• Work required: Each record is to be copied exactly as written.

• Input:
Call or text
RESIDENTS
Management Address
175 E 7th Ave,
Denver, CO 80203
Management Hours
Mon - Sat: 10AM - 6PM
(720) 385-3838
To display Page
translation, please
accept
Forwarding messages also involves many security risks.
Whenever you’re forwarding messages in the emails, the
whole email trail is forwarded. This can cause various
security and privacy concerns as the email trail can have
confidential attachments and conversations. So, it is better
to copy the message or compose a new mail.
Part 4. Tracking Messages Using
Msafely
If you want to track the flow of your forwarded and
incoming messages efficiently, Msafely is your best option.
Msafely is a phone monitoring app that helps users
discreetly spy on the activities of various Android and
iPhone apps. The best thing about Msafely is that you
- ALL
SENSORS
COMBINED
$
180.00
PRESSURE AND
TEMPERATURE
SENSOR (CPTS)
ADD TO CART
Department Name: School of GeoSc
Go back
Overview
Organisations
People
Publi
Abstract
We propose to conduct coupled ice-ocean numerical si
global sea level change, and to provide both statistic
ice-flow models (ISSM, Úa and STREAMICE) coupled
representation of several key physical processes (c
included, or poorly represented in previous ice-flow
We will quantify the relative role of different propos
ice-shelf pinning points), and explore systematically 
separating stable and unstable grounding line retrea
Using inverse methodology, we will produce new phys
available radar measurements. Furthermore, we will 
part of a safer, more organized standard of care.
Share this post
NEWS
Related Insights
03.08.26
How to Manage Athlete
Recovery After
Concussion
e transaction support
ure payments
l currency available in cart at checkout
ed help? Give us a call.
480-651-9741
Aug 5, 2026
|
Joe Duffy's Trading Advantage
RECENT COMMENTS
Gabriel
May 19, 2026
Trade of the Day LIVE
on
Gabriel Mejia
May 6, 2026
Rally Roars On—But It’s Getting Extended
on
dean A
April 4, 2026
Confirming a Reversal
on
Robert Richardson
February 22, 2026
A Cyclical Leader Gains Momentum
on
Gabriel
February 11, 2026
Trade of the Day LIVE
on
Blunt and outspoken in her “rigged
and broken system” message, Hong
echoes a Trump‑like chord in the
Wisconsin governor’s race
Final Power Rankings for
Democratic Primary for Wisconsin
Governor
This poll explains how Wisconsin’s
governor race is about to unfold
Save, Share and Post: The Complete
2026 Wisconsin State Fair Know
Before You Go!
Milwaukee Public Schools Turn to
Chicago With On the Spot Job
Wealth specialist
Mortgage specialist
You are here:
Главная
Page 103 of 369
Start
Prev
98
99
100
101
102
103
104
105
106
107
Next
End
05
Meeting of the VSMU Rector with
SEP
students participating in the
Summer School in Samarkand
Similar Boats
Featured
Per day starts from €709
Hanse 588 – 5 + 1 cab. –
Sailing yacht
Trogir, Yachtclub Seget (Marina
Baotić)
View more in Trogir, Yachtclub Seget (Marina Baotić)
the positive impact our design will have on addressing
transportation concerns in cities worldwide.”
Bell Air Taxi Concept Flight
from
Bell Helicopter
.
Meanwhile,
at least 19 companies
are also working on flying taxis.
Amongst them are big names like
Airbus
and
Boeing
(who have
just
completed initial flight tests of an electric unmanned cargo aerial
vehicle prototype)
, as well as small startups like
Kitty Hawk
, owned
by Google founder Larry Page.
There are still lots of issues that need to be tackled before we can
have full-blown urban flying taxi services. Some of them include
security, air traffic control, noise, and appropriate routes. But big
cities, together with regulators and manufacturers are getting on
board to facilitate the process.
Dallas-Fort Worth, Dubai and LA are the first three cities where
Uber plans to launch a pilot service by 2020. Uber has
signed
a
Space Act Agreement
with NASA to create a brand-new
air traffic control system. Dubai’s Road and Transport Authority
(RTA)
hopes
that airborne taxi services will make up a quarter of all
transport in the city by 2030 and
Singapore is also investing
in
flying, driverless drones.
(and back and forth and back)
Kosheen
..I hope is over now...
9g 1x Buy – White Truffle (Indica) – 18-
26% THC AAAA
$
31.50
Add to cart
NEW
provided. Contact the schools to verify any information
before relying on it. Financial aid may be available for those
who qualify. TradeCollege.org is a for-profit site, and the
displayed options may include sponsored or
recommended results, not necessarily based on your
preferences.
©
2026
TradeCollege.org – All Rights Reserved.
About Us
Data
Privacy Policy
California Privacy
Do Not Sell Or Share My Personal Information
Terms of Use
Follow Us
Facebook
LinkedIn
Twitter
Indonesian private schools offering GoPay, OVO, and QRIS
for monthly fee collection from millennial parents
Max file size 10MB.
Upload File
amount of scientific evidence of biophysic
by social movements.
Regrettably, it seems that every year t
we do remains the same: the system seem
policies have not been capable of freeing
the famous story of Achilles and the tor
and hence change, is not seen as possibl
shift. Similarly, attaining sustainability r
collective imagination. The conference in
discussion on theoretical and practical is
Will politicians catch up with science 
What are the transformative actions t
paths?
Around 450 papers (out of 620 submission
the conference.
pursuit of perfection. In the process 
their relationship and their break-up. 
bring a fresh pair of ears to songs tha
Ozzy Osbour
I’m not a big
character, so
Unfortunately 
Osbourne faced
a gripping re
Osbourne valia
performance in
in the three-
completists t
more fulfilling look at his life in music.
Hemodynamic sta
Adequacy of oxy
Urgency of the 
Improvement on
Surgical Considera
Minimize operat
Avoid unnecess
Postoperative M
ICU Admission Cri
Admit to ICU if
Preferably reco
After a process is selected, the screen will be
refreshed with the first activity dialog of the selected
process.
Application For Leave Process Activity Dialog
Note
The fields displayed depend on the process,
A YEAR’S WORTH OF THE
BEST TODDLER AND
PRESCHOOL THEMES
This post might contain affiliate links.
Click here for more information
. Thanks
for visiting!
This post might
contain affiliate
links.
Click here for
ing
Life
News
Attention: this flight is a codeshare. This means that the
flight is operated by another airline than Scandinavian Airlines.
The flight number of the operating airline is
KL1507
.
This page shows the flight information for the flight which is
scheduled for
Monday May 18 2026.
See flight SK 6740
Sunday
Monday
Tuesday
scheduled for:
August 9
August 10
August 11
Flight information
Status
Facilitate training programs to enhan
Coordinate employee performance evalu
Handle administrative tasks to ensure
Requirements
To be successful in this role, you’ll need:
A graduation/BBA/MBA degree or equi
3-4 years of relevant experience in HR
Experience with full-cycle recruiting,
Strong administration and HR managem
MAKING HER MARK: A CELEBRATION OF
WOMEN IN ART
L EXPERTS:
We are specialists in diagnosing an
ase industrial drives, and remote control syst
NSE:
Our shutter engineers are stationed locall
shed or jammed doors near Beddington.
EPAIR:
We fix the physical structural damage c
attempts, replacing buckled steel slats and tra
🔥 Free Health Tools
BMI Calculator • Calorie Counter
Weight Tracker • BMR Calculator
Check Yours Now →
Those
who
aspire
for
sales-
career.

• Written solution:
Call or text
RESIDENTS
Management Address
175 E 7th Ave,
Denver, CO 80203
Management Hours
Mon - Sat: 10AM - 6PM
(720) 385-3838
To display Page
translation, please
accept
Forwarding messages also involves many security risks.
Whenever you’re forwarding messages in the emails, the
whole email trail is forwarded. This can cause various
security and privacy concerns as the email trail can have
confidential attachments and conversations. So, it is better
to copy the message or compose a new mail.
Part 4. Tracking Messages Using
Msafely
If you want to track the flow of your forwarded and
incoming messages efficiently, Msafely is your best option.
Msafely is a phone monitoring app that helps users
discreetly spy on the activities of various Android and
iPhone apps. The best thing about Msafely is that you
- ALL
SENSORS
COMBINED
$
180.00
PRESSURE AND
TEMPERATURE
SENSOR (CPTS)
ADD TO CART
Department Name: School of GeoSc
Go back
Overview
Organisations
People
Publi
Abstract
We propose to conduct coupled ice-ocean numerical si
global sea level change, and to provide both statistic
ice-flow models (ISSM, Úa and STREAMICE) coupled
representation of several key physical processes (c
included, or poorly represented in previous ice-flow
We will quantify the relative role of different propos
ice-shelf pinning points), and explore systematically 
separating stable and unstable grounding line retrea
Using inverse methodology, we will produce new phys
available radar measurements. Furthermore, we will 
part of a safer, more organized standard of care.
Share this post
NEWS
Related Insights
03.08.26
How to Manage Athlete
Recovery After
Concussion
e transaction support
ure payments
l currency available in cart at checkout
ed help? Give us a call.
480-651-9741
Aug 5, 2026
|
Joe Duffy's Trading Advantage
RECENT COMMENTS
Gabriel
May 19, 2026
Trade of the Day LIVE
on
Gabriel Mejia
May 6, 2026
Rally Roars On—But It’s Getting Extended
on
dean A
April 4, 2026
Confirming a Reversal
on
Robert Richardson
February 22, 2026
A Cyclical Leader Gains Momentum
on
Gabriel
February 11, 2026
Trade of the Day LIVE
on
Blunt and outspoken in her “rigged
and broken system” message, Hong
echoes a Trump‑like chord in the
Wisconsin governor’s race
Final Power Rankings for
Democratic Primary for Wisconsin
Governor
This poll explains how Wisconsin’s
governor race is about to unfold
Save, Share and Post: The Complete
2026 Wisconsin State Fair Know
Before You Go!
Milwaukee Public Schools Turn to
Chicago With On the Spot Job
Wealth specialist
Mortgage specialist
You are here:
Главная
Page 103 of 369
Start
Prev
98
99
100
101
102
103
104
105
106
107
Next
End
05
Meeting of the VSMU Rector with
SEP
students participating in the
Summer School in Samarkand
Similar Boats
Featured
Per day starts from €709
Hanse 588 – 5 + 1 cab. –
Sailing yacht
Trogir, Yachtclub Seget (Marina
Baotić)
View more in Trogir, Yachtclub Seget (Marina Baotić)
the positive impact our design will have on addressing
transportation concerns in cities worldwide.”
Bell Air Taxi Concept Flight
from
Bell Helicopter
.
Meanwhile,
at least 19 companies
are also working on flying taxis.
Amongst them are big names like
Airbus
and
Boeing
(who have
just
completed initial flight tests of an electric unmanned cargo aerial
vehicle prototype)
, as well as small startups like
Kitty Hawk
, owned
by Google founder Larry Page.
There are still lots of issues that need to be tackled before we can
have full-blown urban flying taxi services. Some of them include
security, air traffic control, noise, and appropriate routes. But big
cities, together with regulators and manufacturers are getting on
board to facilitate the process.
Dallas-Fort Worth, Dubai and LA are the first three cities where
Uber plans to launch a pilot service by 2020. Uber has
signed
a
Space Act Agreement
with NASA to create a brand-new
air traffic control system. Dubai’s Road and Transport Authority
(RTA)
hopes
that airborne taxi services will make up a quarter of all
transport in the city by 2030 and
Singapore is also investing
in
flying, driverless drones.
(and back and forth and back)
Kosheen
..I hope is over now...
9g 1x Buy – White Truffle (Indica) – 18-
26% THC AAAA
$
31.50
Add to cart
NEW
provided. Contact the schools to verify any information
before relying on it. Financial aid may be available for those
who qualify. TradeCollege.org is a for-profit site, and the
displayed options may include sponsored or
recommended results, not necessarily based on your
preferences.
©
2026
TradeCollege.org – All Rights Reserved.
About Us
Data
Privacy Policy
California Privacy
Do Not Sell Or Share My Personal Information
Terms of Use
Follow Us
Facebook
LinkedIn
Twitter
Indonesian private schools offering GoPay, OVO, and QRIS
for monthly fee collection from millennial parents
Max file size 10MB.
Upload File
amount of scientific evidence of biophysic
by social movements.
Regrettably, it seems that every year t
we do remains the same: the system seem
policies have not been capable of freeing
the famous story of Achilles and the tor
and hence change, is not seen as possibl
shift. Similarly, attaining sustainability r
collective imagination. The conference in
discussion on theoretical and practical is
Will politicians catch up with science 
What are the transformative actions t
paths?
Around 450 papers (out of 620 submission
the conference.
pursuit of perfection. In the process 
their relationship and their break-up. 
bring a fresh pair of ears to songs tha
Ozzy Osbour
I’m not a big
character, so
Unfortunately 
Osbourne faced
a gripping re
Osbourne valia
performance in
in the three-
completists t
more fulfilling look at his life in music.
Hemodynamic sta
Adequacy of oxy
Urgency of the 
Improvement on
Surgical Considera
Minimize operat
Avoid unnecess
Postoperative M
ICU Admission Cri
Admit to ICU if
Preferably reco
After a process is selected, the screen will be
refreshed with the first activity dialog of the selected
process.
Application For Leave Process Activity Dialog
Note
The fields displayed depend on the process,
A YEAR’S WORTH OF THE
BEST TODDLER AND
PRESCHOOL THEMES
This post might contain affiliate links.
Click here for more information
. Thanks
for visiting!
This post might
contain affiliate
links.
Click here for
ing
Life
News
Attention: this flight is a codeshare. This means that the
flight is operated by another airline than Scandinavian Airlines.
The flight number of the operating airline is
KL1507
.
This page shows the flight information for the flight which is
scheduled for
Monday May 18 2026.
See flight SK 6740
Sunday
Monday
Tuesday
scheduled for:
August 9
August 10
August 11
Flight information
Status
Facilitate training programs to enhan
Coordinate employee performance evalu
Handle administrative tasks to ensure
Requirements
To be successful in this role, you’ll need:
A graduation/BBA/MBA degree or equi
3-4 years of relevant experience in HR
Experience with full-cycle recruiting,
Strong administration and HR managem
MAKING HER MARK: A CELEBRATION OF
WOMEN IN ART
L EXPERTS:
We are specialists in diagnosing an
ase industrial drives, and remote control syst
NSE:
Our shutter engineers are stationed locall
shed or jammed doors near Beddington.
EPAIR:
We fix the physical structural damage c
attempts, replacing buckled steel slats and tra
🔥 Free Health Tools
BMI Calculator • Calorie Counter
Weight Tracker • BMR Calculator
Check Yours Now →
Those
who
aspire
for
sales-
career.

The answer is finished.